Word for word, output the data, with none of its pictures.
○ ○ ○ ○
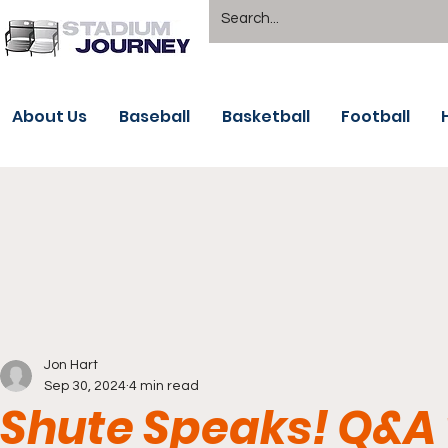
About Us
Baseball
Basketball
Football
Jon Hart
Sep 30, 2024
4 min read
Shute Speaks! Q&A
○ ○ ○ ○
Exercise solution.
About Us
Baseball
Basketball
Football
Jon Hart
Sep 30, 2024
4 min read
Shute Speaks! Q&A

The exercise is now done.